Model Card for INDUS-Retriever-small

INDUS-Retriever-small (previously nasa-smd-ibm-st.38m) is a Bi-encoder sentence transformer model, that is fine-tuned from distilled version of nasa-smd-ibm-v0.1 encoder model. it is a smaller version of nasa-smd-ibm-st with better performance, using fewer parameters (shown below). It's trained with 362 million examples along with a domain-specific dataset of 2.6 million examples from documents curated by NASA Science Mission Directorate (SMD). With this model, we aim to enhance natural language technologies like information retrieval and intelligent search as it applies to SMD NLP applications.

A bigger model is also available here: https://huggingface.co/nasa-impact/nasa-smd-ibm-st-v2

Model Details

Base Encoder Model: INDUS(https://huggingface.co/nasa-impact/nasa-smd-ibm-v0.1)
Tokenizer: Custom
Parameters: 38M
Training Strategy: Sentence Pairs, and score indicating relevancy. The model encodes the two sentence pairs independently and cosine similarity is calculated. the similarity is optimized using the relevance score.

Training Data

Figure: dataset sources for sentence transformers (362M in total)

Additionally, 2.6M abstract + title pairs collected from NASA SMD documents.

Training Procedure

Framework: PyTorch 1.9.1
sentence-transformers version: 4.30.2
Strategy: Sentence Pairs

Evaluation

Following models are evaluated:

All-MiniLM-l6-v2 [sentence-transformers/all-MiniLM-L6-v2]
BGE-base [BAAI/bge-base-en-v1.5]
RoBERTa-base [roberta-base]
nasa-smd-ibm-rtvr_v0.1 [nasa-impact/nasa-smd-ibm-st]

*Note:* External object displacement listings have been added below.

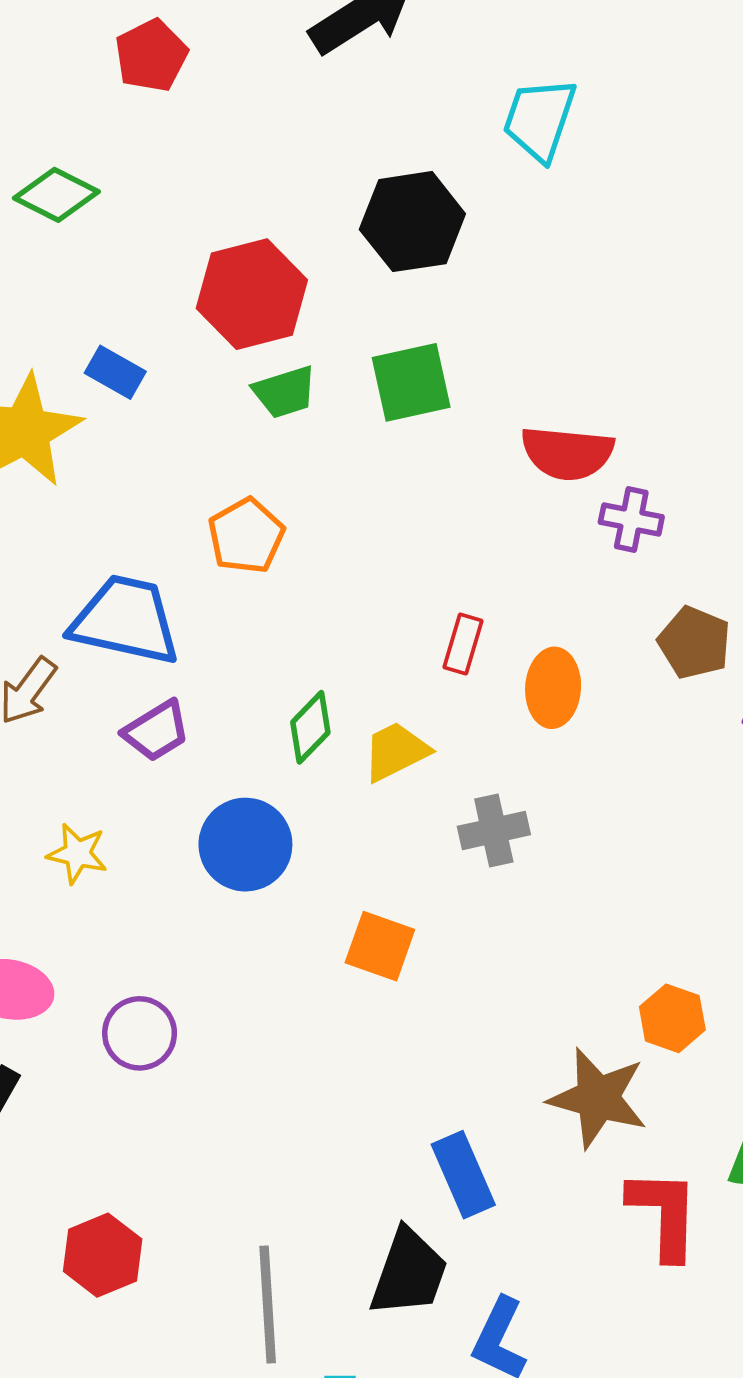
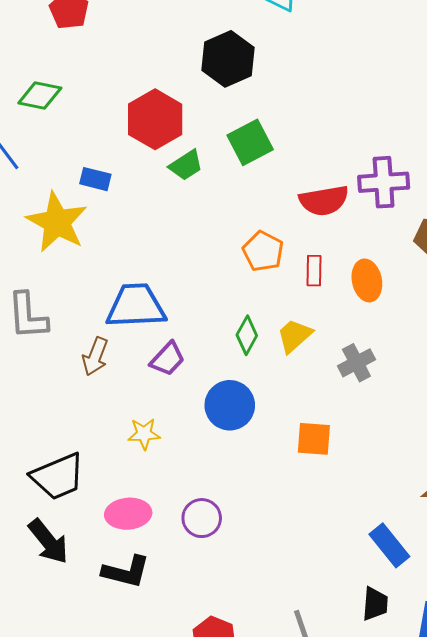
red semicircle: (567, 453) -> (324, 200), moved
purple cross: (631, 520) -> (384, 182), size x1.5
orange pentagon: (246, 536) -> (263, 251), moved
black trapezoid: (409, 1273) -> (375, 604), size x0.7

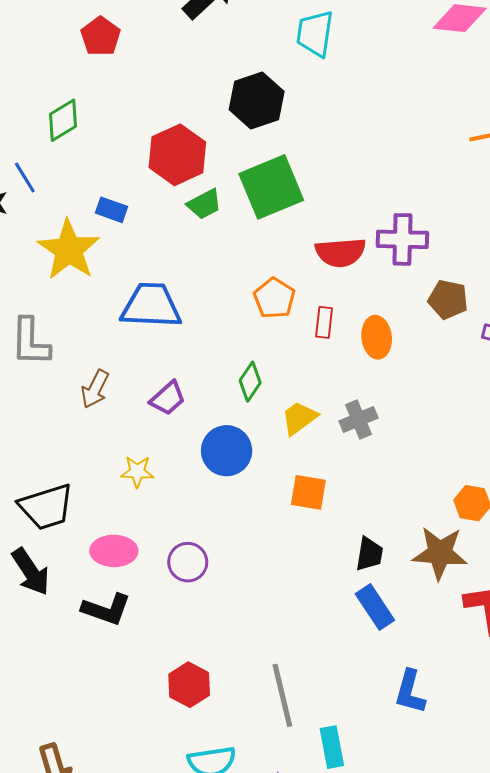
green diamond: (40, 96) -> (63, 120), turned -48
green square: (250, 142) -> (271, 187), size x1.4
blue trapezoid: (136, 306) -> (151, 306), moved
yellow trapezoid: (294, 336) -> (299, 418), moved
black trapezoid: (375, 604) -> (369, 554), moved

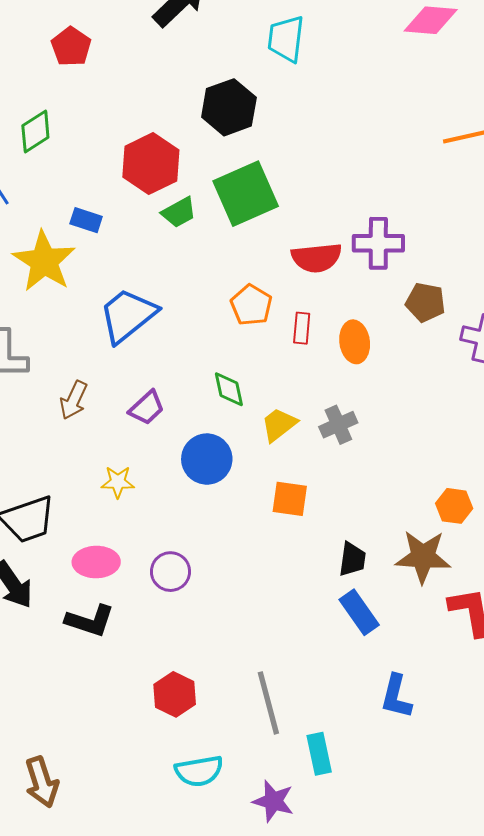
blue trapezoid: (151, 306) -> (128, 315), turned -40
green diamond: (250, 382) -> (229, 389), turned -45

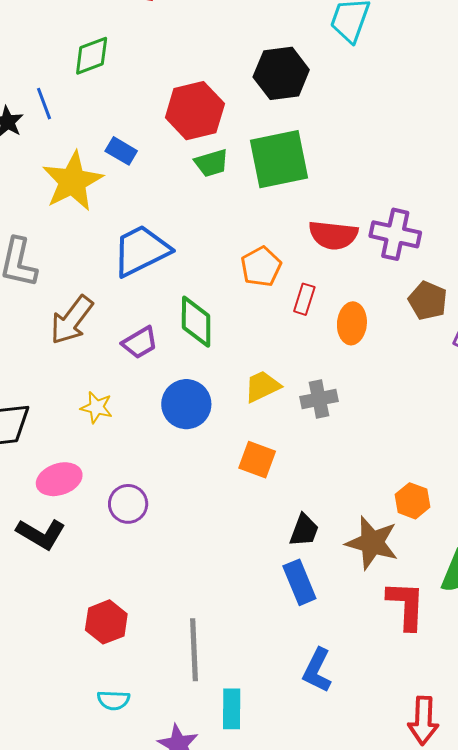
green diamond: (229, 389) -> (196, 322), moved, size x1.4
brown arrow: (74, 400) -> (72, 320), size x1.4
pink ellipse: (96, 562) -> (59, 479), turned -30
cyan semicircle: (199, 771) -> (113, 700), size x0.7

Figure: BEIR and NASA-IR Evaluation Metrics

Uses

Information Retreival
Sentence Similarity Search

For NASA SMD related, scientific usecases.

Usage


from sentence_transformers import SentenceTransformer, Util

model = SentenceTransformer("nasa-impact/nasa-smd-ibm-st.38m")

input_queries = [
'query: how much protein should a female eat', 'query: summit define']
input_passages = [
"As a general guideline, the CDC's average requirement of protein for women ages 19 to 70 is 46 grams per day.
But, as you can see from this chart, you'll need to increase that if you're expecting or training for a marathon. Check out the chart below to see how much protein you should be eating each day.",
"Definition of summit for English Language Learners. : 1 the highest point of a mountain : the top of a mountain. : 2 the highest level. : 3 a meeting or series of meetings between the leaders of two or more governments."]
query_embeddings = model.encode(input_queries)
passage_embeddings = model.encode(input_passages)
print(util.cos_sim(query_embeddings, passage_embeddings))

Note

This Sentence Transformer Model is released in support of the training and evaluation of the encoder language model "Indus".

Accompanying paper can be found here: https://arxiv.org/abs/2405.10725

Citation

If you find this work useful, please cite using the following bibtex citation:

@misc {nasa-impact_2024,
    author       = { {NASA-IMPACT} },
    title        = { nasa-ibm-st.38m (Revision 9c1989c) },
    year         = 2024,
    url          = { https://huggingface.co/nasa-impact/nasa-ibm-st.38m },
    doi          = { 10.57967/hf/1875 },
    publisher    = { Hugging Face }
}

Attribution

IBM Research

Aashka Trivedi
Masayasu Muraoka
Bishwaranjan Bhattacharjee
Takuma Udagawa

NASA SMD

Muthukumaran Ramasubramanian
Iksha Gurung
Rahul Ramachandran
Manil Maskey
Kaylin Bugbee
Mike Little
Elizabeth Fancher
Lauren Sanders
Sylvain Costes
Sergi Blanco-Cuaresma
Kelly Lockhart
Thomas Allen
Felix Grazes
Megan Ansdell
Alberto Accomazzi
Sanaz Vahidinia
Ryan McGranaghan
Armin Mehrabian
Tsendgar Lee

Disclaimer

This sentence-transformer model is currently in an experimental phase. We are working to improve the model's capabilities and performance, and as we progress, we invite the community to engage with this model, provide feedback, and contribute to its evolution.